Vol. 12, No. 2,856W - The American Reporter - March 18, 2006


by Cindy Hasz
American Reporter Correspondent
San Diego, Calif.

SAN DIEGO -- I picked him up from the front of the hospital where he was waiting for me, barefoot in a wheel chair. Released from the cardiac unit after three days and alot of morphine, he was going home on sustained-release nitroglycerin and happy as a man freshly saved from Hell.

He didn't want to give up his coffee and nicotine. Didn't, couldn't, it's all the same at some point and I couldn't say as I blamed him. Some addictions aren't worth living without: a cup of coffee in the morning; a smoke after a meal.

It was his marriage he really needed to give up. That particular addiction was attacking his heart with a ferocity that substance abuse had never quite managed. He had survived several heart attacks, angioplasties and chronic obstructive pulmonary disease but he didn't know if he could survive the savagery of divorce; the pain of loosing his son.

Morose by nature, he had only in his latter years come to a Buddhist type of serenity. He was as comfortable with the void as any man can be; knew it intimately and its many faces. He was something of a cross between Woody Guthrie and Rasputin.The ultimate Dharma bum and my good friend.

We headed up the hill, him spinning Tanglewood Tales, of machines and monitors and time standing still like a pillar of salt.

Meanwhile, my worst nightmare was preparing to visit. My left rear tire went flat around the first turn of a treacherous canyon road notoriously unfriendly to stranded motorists. I ran on the rim until I could pull over onto a thin shoulder which just barely got us off the road, setting us up just around a nearly blind curve cars uniformly took at speedway velocities.

The patient and the nurse got out and conferred about the spare tire ... hastily and after a brief argument about who was going to change the tire, I gave in to his gallantry. Against better judgment and all cardiac protocols, I allowed him the dignity of risking the exertion so he could save the day.

He was tired of getting shown up by women.

So I grabbed the single orange road work cone by side of the road and placed it in the middle of the lane just at the turn and took my place to flag down the cars as they approached. My friend worked as calmly and quickly as he could knowing his precarious position.

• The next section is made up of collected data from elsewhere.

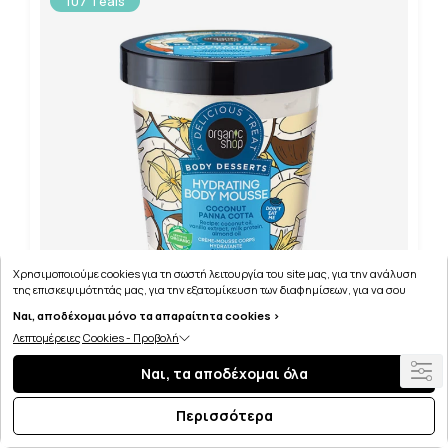
107 Teals
Χρησιμοποιούμε cookies για τη σωστή λειτουργία του site μας, για την ανάλυση
της επισκεψιμότητάς μας, για την εξατομίκευση των διαφημίσεων, για να σου
παρέχουμε εξατομικευμένη εξυπηρέτηση και για να μαθαίνεις για τις προσφορές
Ναι, αποδέχομαι μόνο τα απαραίτητα cookies >
μας εύκολα! Μπορείς να δεις τη πολιτική μας για τα cookies
εδώ
.
Λεπτομέρειες Cookies - Προβολή
ORGANIC SHOP BODY DESSERTS COCONUT PANNA
Ναι, τα αποδέχομαι όλα
COTTA ΕΝΥΔΑΤΙΚΗ ΜΟΥΣ ΣΩΜΑΤΟΣ 450ML
Περισσότερα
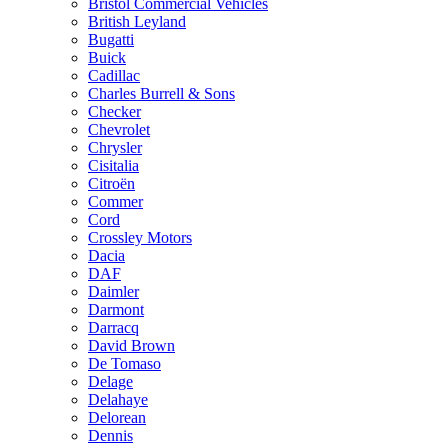
Bristol Commercial Vehicles
British Leyland
Bugatti
Buick
Cadillac
Charles Burrell & Sons
Checker
Chevrolet
Chrysler
Cisitalia
Citroën
Commer
Cord
Crossley Motors
Dacia
DAF
Daimler
Darmont
Darracq
David Brown
De Tomaso
Delage
Delahaye
Delorean
Dennis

I got pretty good at flagging my hometown folks down and waving to them with grateful smile as they cooperated and slowed. A lady in a white lab coat standing in the middle of the road acting the fool is pretty hard to ignore.

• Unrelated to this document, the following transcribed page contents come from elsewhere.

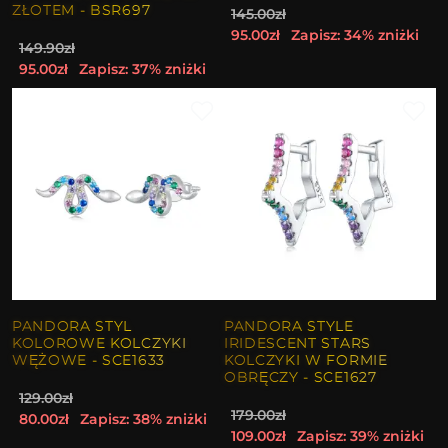
ZŁOTEM - BSR697
145.00zł
95.00zł
Zapisz: 34% zniżki
149.90zł
95.00zł
Zapisz: 37% zniżki
PANDORA STYL
PANDORA STYLE
KOLOROWE KOLCZYKI
IRIDESCENT STARS
WĘŻOWE - SCE1633
KOLCZYKI W FORMIE
OBRĘCZY - SCE1627
129.00zł
179.00zł
80.00zł
Zapisz: 38% zniżki
109.00zł
Zapisz: 39% zniżki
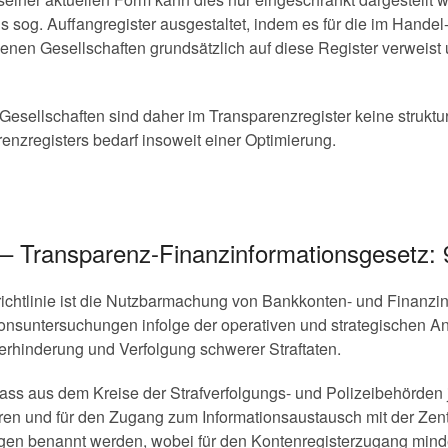
ls sog. Auffangregister ausgestaltet, indem es für die im Hande
genen Gesellschaften grundsätzlich auf diese Register verweis
Gesellschaften sind daher im Transparenzregister keine strukt
enzregisters bedarf insoweit einer Optimierung.
 – Transparenz-Finanzinformationsgesetz:
ichtlinie ist die Nutzbarmachung von Bankkonten- und Finanzin
tionsuntersuchungen infolge der operativen und strategischen A
erhinderung und Verfolgung schwerer Straftaten.
r, dass aus dem Kreise der Strafverfolgungs- und Polizeibehörden
n und für den Zugang zum Informationsaustausch mit der Zentra
gen benannt werden, wobei für den Kontenregisterzugang minde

Great theatre of the absurd as I blessed the mostly good Samaritans who slowed down but hurled great blue thunderbolts of invective against the reprobates who refused to take their foot off the gas as they passed us by. Eventually I was calling out peanuts and popcorn, soliciting votes and sounding very much like W.C. Fields but neversomuch as when addressing flyby recalcitrant bungholes.

My friend was laughing as he successfully turned the last lugnuts like a real he-man. Tire and male ego properly inflated he discovered his constant Angina pain had completely left him. We headed up the hill grateful for life, limb and internal organs intact.

Idiotic levity in the face of sudden death, divorce and other existential flat tires proved to be very therapeutic. As good doctors and nurses knows: humor is as vital to a damaged heart as any nitroglycerin drip.